TIGELLIO è il più antico poeta sardo, storicamente attestato, vissuto nel 1° secolo a.C.
La sua figura è avvolta nelle nebbie della leggenda.
Il suo nome e cognome è Tigellio Ermogene, e il nome latino unito al cognome greco testimonia il fatto che ci troviamo di fronte ad uno schiavo liberto e, per un sardo, non solo era difficile diventare un liberto, ma, addirittura, uno schiavo, perché, quando venivano deportati dai Romani per essere esposti al miglior offerente nel mercato degli schiavi, i Sardi non venivano scelti, in quanto considerati brutti.
La sua libertà, era stata conquistata per meriti letterari, infatti si tratta di un poeta improvvisatore che, oltre alla grande amicizia con Giulio Cesare, poteva vantare, anche quella con Mecenate, i cui palazzi erano, per Tigellio, sempre aperti.

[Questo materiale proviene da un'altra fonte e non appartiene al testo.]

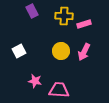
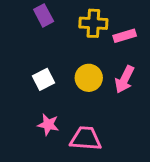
white square: (19, 51) -> (44, 79), moved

Di lui non ci è pervenuto alcun componimento, ma sappiamo che i suoi canti erano dedicati, in massima parte, a Bacco.
Disprezzato oltre modo da Orazio, ma, soprattutto, da Cicerone, il quale nutriva una grande avversione nei confronti dei Sardi e della Sardegna e al quale dobbiamo, fin dalla sua ‘’Oratione pro Scauro’’, le famose, sprezzantemente razziste, locuzioni: ‘’mastrucati latrones’’, ‘’pelliti testes’’, dove i Sardi venivano definiti prepotenti e testardi, mentre le donne non erano reputate, secondo lui, in grado di stuzzicare gli appetiti sessuali dei Romani (sic).
Cicerone considerava i Sardi persone ignoranti, perché non parlavano bene il latino, ignorando il loro lato caratteriale che li porta a rifiutare qualsiasi cosa imposta dall’esterno, prima di averla metabolizzata.

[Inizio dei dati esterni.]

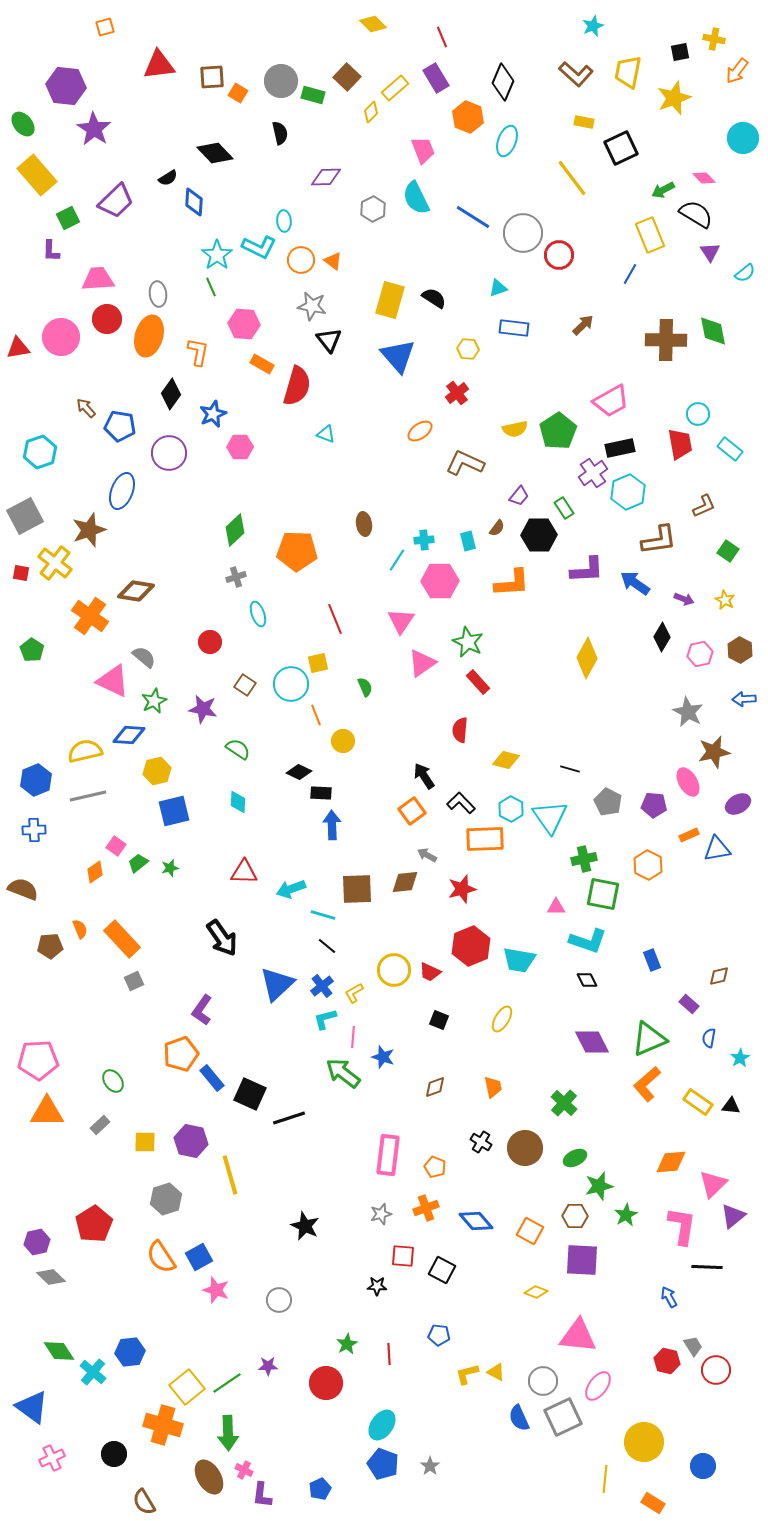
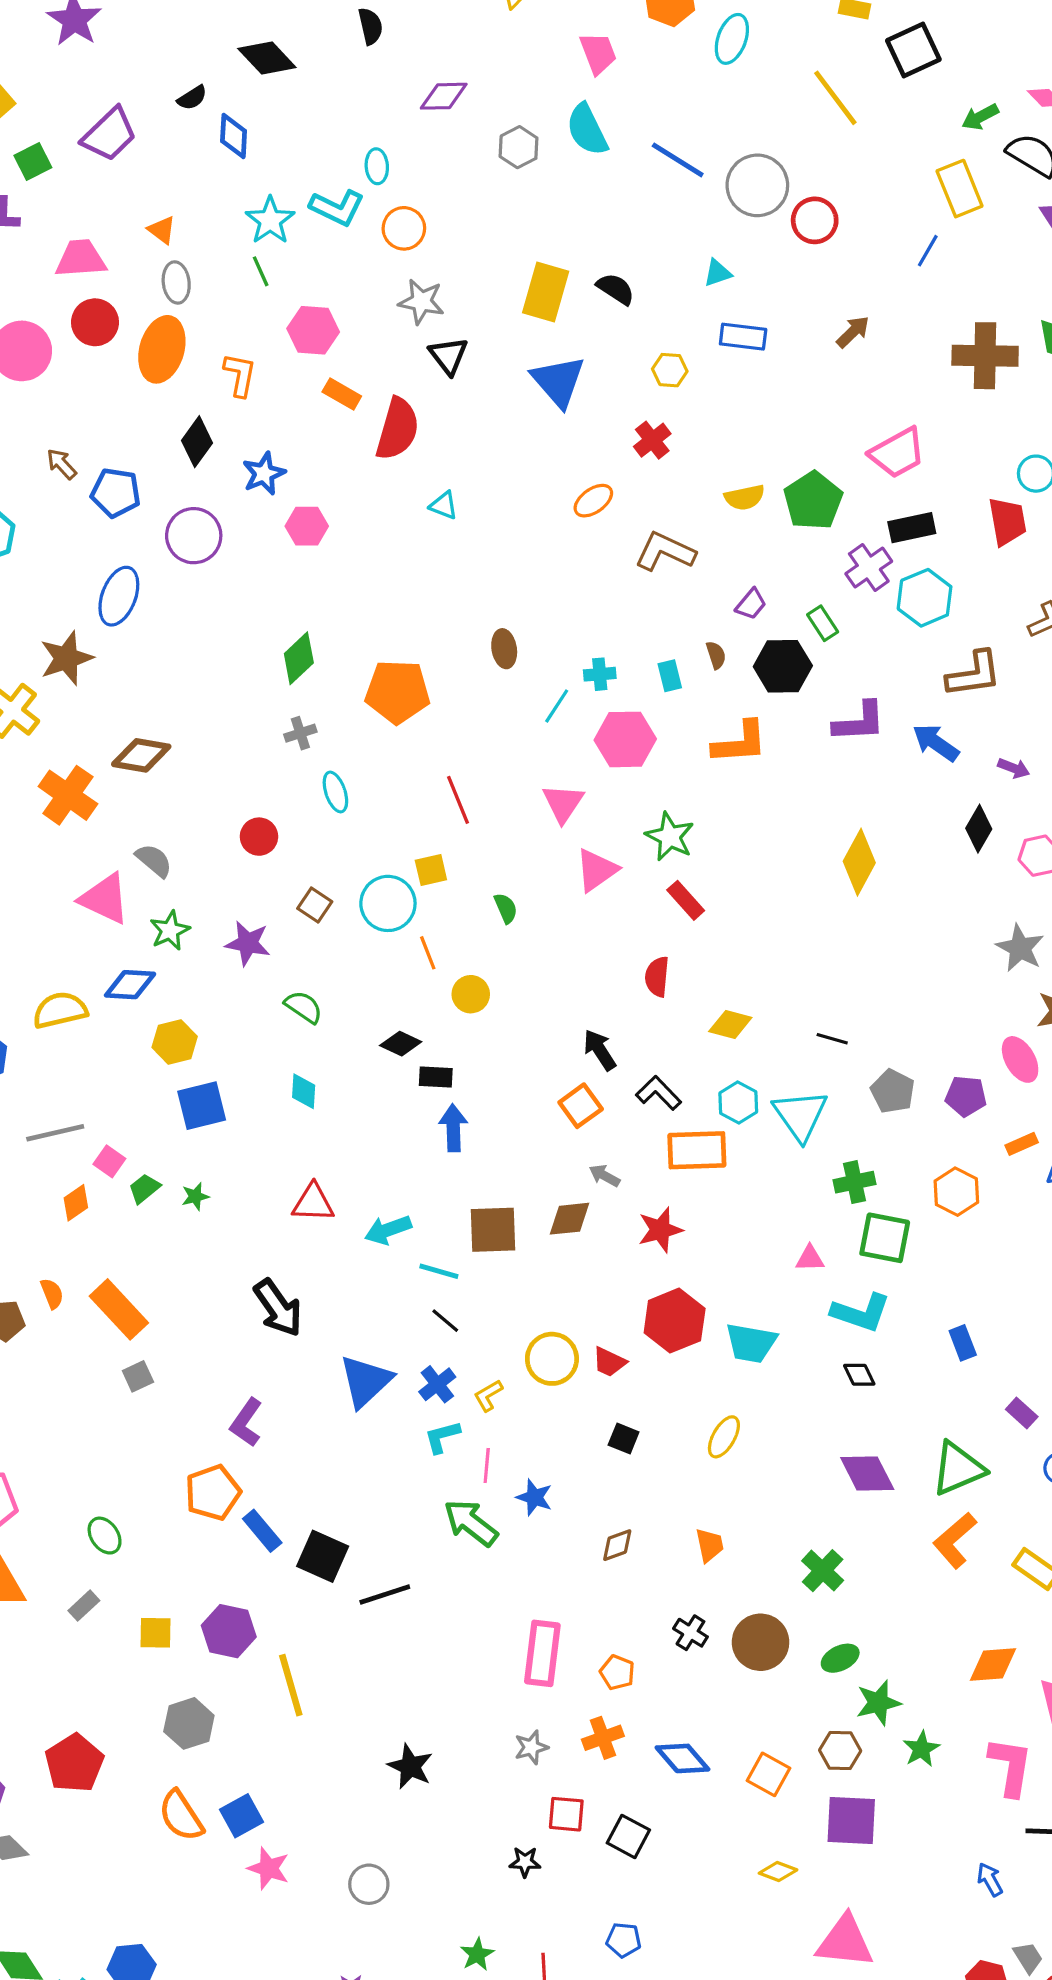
orange triangle: (333, 261) -> (162, 230), moved
brown semicircle: (497, 528) -> (716, 655), turned -54
gray line: (88, 796) -> (55, 1133), moved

Sempre Cicerone considerava i Sardi, inclini alla menzogna, confondendo con volgari bugie, le loro capacità narrative, che in ogni tempo, hanno espresso con poeti e narratori di razza, che, proprio per questo, godevano e godono di grande prestigio sociale.
Il considerare i Sardi come grandi bugiardi, raggiunge, però, il culmine con Le False Carte di Arborea.
Quando tre grandi eruditi sardi, Salvatorangelo De Castro, Pietro Martini e il Canonico Giovanni Spano con la complicità di frate Cosimo Manca di Pattada e dell’archivista cagliaritano Ignazio Pillito, decidono, con grande perizia letteraria, di dare origini mitiche alla Sardegna, come è avvenuto per tutte le nazioni del mondo, a cominciare dalla Grecia e da Roma.
Il che suscitò le ire del tedesco Theodor Mommsen che si fiondò immediatamente in Sardegna a certificare la falsità di dette Carte.
Amante del lusso sfrenato Tigellio, ma generosissimo tanto da essere, spesso, a corto di soldi, ma non per questo intristito, o preoccupato, dato che era in grado di condurre anche una esistenza grama.
Lo si poteva vedere, per le vie di Roma antica, quando non dormiva, correre a perdifiato senza alcuna ragione, oppure camminare lento e assorto.
Autentica creatura della notte, che trascorreva vegliando e dando sfogo alle sue doti artistiche, Tigellio, si accompagnava, di frequente, a ballerini, interpreti di farse oscene, procacci suonatrici di flauto, mendicanti, ciarlatani, buffoni, truffatori, donne di facili costumi: tutte persone che godevano delle sue generose elargizioni.
Il suo corteo funebre venne descritto, a causa della presenza dei suoi amici, tra il malinconico e il ridicolo.
Era irremovibile nelle sue decisioni e neanche Giulio Cesare in persona riusciva a smuoverlo; decideva lui quando cantare e quando smettere.
Ebbe il merito di far conoscere il ‘’canto a tenore’’ sardo presso i Romani e di accompagnare i suoi canti con le ‘’launeddas’’.